It started when I was having a haircut, the hairstylist asked me about my work. Eventually he talked about how everyone has 24 hours, yet some people get more done within a day then some an entire week. He went on to ask this question that sat in my mind until everything clicked recently.
“How can you earn your time back?”
I thought for a while… he didn’t ask how to make the most of your time, nor did he ask how to manage your time best. We all know that time cannot be ‘earned’, once time has passed, it has past. So how does one earn it back? If you must know, he didn’t answer his own question, so I left the salon still puzzling over how it can be done.
In these recent months I’ve come to realize how little time we have, to do the things we want to do, be with who we want to be, and still make sure we remain all rounded and happy in all areas of life. By all areas I mean relationships (friends and loved ones), health, career, money and personal development.
The past 2 years I’ve been able to ‘muddle through’ life without much thought, focusing on areas only when they were starting to lack. And now I realize, I can’t put 100% in a particular area like how I’ve done the last time. For instance working day and night on career, skills, freelance, and because of this imbalance everything else suffers. Love ones start to feel neglected, health starts to go down.
Everything started to click recently around the question that the hairstylist asked me. All the books and articles that I’ve read on productivity, managing time, procrastination, treating time as a resource, etc. Only now, at this stage in my life can I see how everything is connected. Only now when working with professionals, can I see how they act, behave, spend their time, to achieve the goals they want to achieve. The discipline is takes to do what needs to be done, day in day out, I have great respect for.
I can only think of some things that will help me ‘earn my time back’.
1. Choosing to spend my time only on things that bring me closer to my goals.
That would bring me to the biggest time wasters including facebook, youtube, games or silly things that don’t affect any of my areas in life. I don’t spend a lot of time on facebook anymore, I find it a waste of time to look at posts with no context from random people. I only use facebook to subscribe to photographers & industry related news.
2. Procrastination
One thing I’ve come to learn in my past 2 bosses, if something needs to be done, get the next course of action and do it. If it’s waiting on someone, chase him. If it’s waiting on you, DO IT! lol. If it’s a mountain of a task to do, taking the first step is half the battle won. Making it into a habit is the other half.
3. Multitask
Watch a tutorial when exercising, listen to an audio book when running or traveling. You get the point. As long as you can set 2 things in motion at the same time, and get things done, why not? Please, however, if you are at a meeting don’t multitask. Get it over and done as soon as possible so everyone can go back to doing their jobs.
4. Pre planning
I don’t know how many of you actually do this, but before you leave work, plan for what you’re going to do the next day, in a nice list, then leave work knowing you have everything sorted.
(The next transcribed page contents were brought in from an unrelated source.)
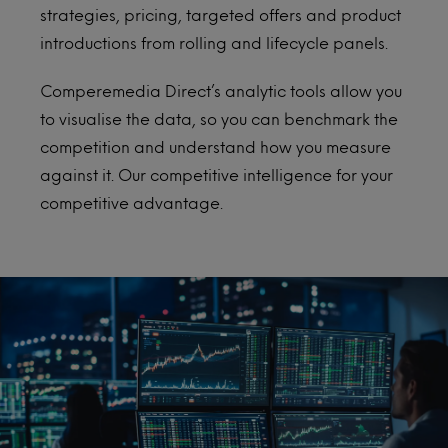
strategies, pricing, targeted offers and product
introductions from rolling and lifecycle panels.
Comperemedia Direct’s analytic tools allow you
to visualise the data, so you can benchmark the
competition and understand how you measure
against it. Our competitive intelligence for your
competitive advantage.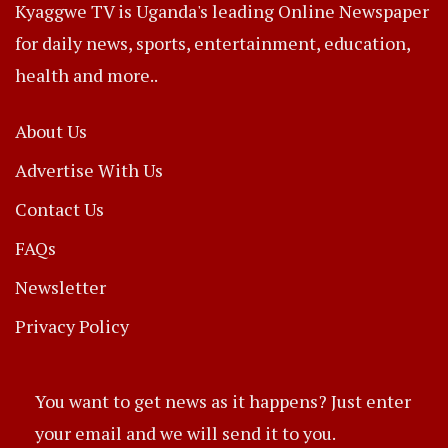
Kyaggwe TV is Uganda's leading Online Newspaper
for daily news, sports, entertainment, education,
health and more..
About Us
Advertise With Us
Contact Us
FAQs
Newsletter
Privacy Policy
You want to get news as it happens? Just enter
your email and we will send it to you.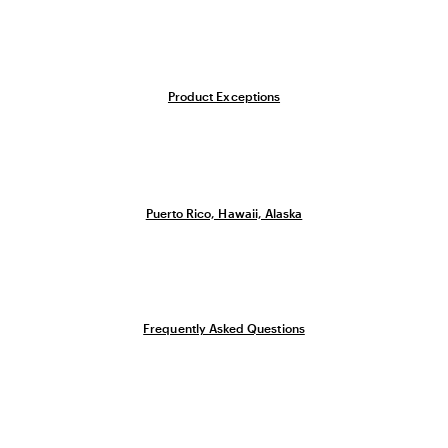
Product Exceptions
Puerto Rico, Hawaii, Alaska
Frequently Asked Questions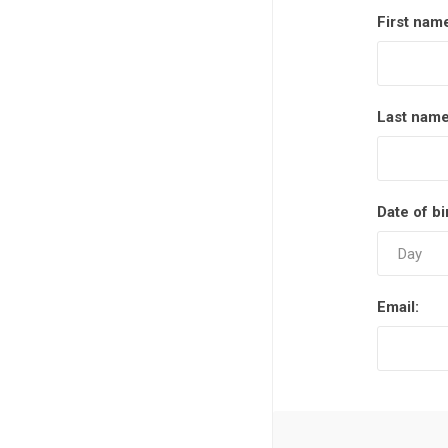
First nam
Last name
Date of bi
Email: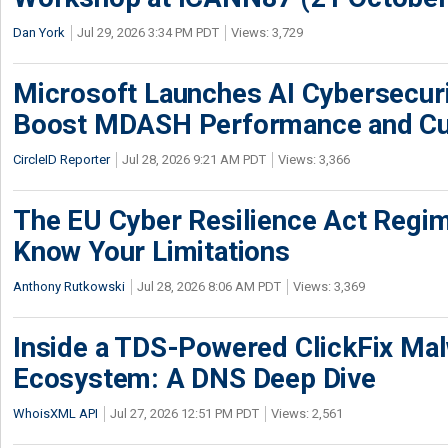
Dan York
Jul 29, 2026 3:34 PM PDT
Views: 3,729
Microsoft Launches AI Cybersecur
Boost MDASH Performance and Cu
CircleID Reporter
Jul 28, 2026 9:21 AM PDT
Views: 3,366
The EU Cyber Resilience Act Regime
Know Your Limitations
Anthony Rutkowski
Jul 28, 2026 8:06 AM PDT
Views: 3,369
Inside a TDS-Powered ClickFix Ma
Ecosystem: A DNS Deep Dive
WhoisXML API
Jul 27, 2026 12:51 PM PDT
Views: 2,561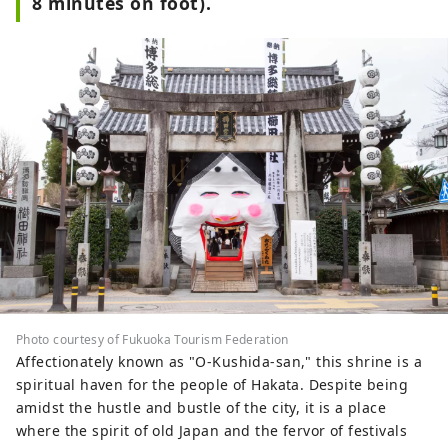
8 minutes on foot).
Photo courtesy of Fukuoka Tourism Federation
Affectionately known as "O-Kushida-san," this shrine is a
spiritual haven for the people of Hakata. Despite being
amidst the hustle and bustle of the city, it is a place
where the spirit of old Japan and the fervor of festivals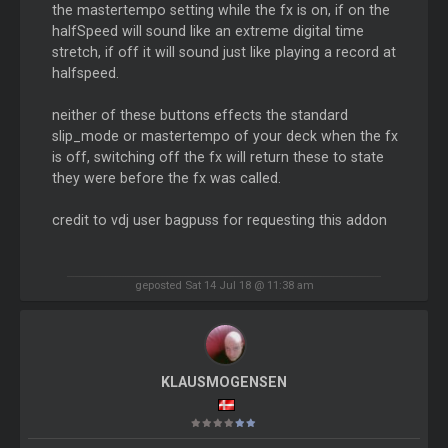
the mastertempo setting while the fx is on, if on the
halfSpeed will sound like an extreme digital time
stretch, if off it will sound just like playing a record at
halfspeed.
neither of these buttons effects the standard
slip_mode or mastertempo of your deck when the fx
is off, switching off the fx will return these to state
they were before the fx was called.
credit to vdj user bagpuss for requesting this addon
geposted Sat 14 Jul 18 @ 11:38 am
KLAUSMOGENSEN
So you don’t have to worry about work at night or in the evening. And when you get to work in the morning, just go through the list and you’re off to a flying start. No need to waste another 30 mins going through projects and sorting your day again.
5. Week, not day
Some of you plan in days, down to the hour. But with all the things coming in and out, random requests and ad hoc jobs, I find it more efficient to plan projects according to weeks so you have the flexibility to move things around when new priorities come up within the week.
6. Solo lunch
I find it useful sometimes to have lunch alone, without any distraction. Gives me time to turn off and take stock of everything. Most of the day we’re bombarded with information in an ‘always on’ mode. It’s good to have some time off to think about your position in life to make sure you’re on track. Some people schedule time in a week specifically for this purpose, but I like to do it during lunch.
I think it all boils down to schedules. Creating one that fits your goals in life. Having a bad schedule or not at all, will lead you nowhere.
very insightful. At long last a good post! There are something that I could reflect on from this post.
Haha yea~ good you found it useful in some way :D
I don’t agree on the solo lunch though! Lunch is the best time to interact and garner knowledge thru conversation. Knowledge multiplies when one interacts with another and lunch, just as you mentioned, is away from distraction and it will only help us to analyst new knowledge better.
@Ban – “I find it useful SOMETIMES to have lunch alone, without any distraction”. Note SOMETIMES, dont be quick to fault. Earn your time back, read and disgest, not digress.
Haven’t been checking your blog in the longest time but the longest post made it all worth it, dood.